### Items from a dataset
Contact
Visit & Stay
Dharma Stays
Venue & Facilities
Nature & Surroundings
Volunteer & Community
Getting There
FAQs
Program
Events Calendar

### WHAT IS REQUIRED
Reproduce exactly the line that contains "Dharma Stays" together with each line after it to the end of the entries; include no other lines.

### WRITTEN RESPONSE
Dharma Stays
Venue & Facilities
Nature & Surroundings
Volunteer & Community
Getting There
FAQs
Program
Events Calendar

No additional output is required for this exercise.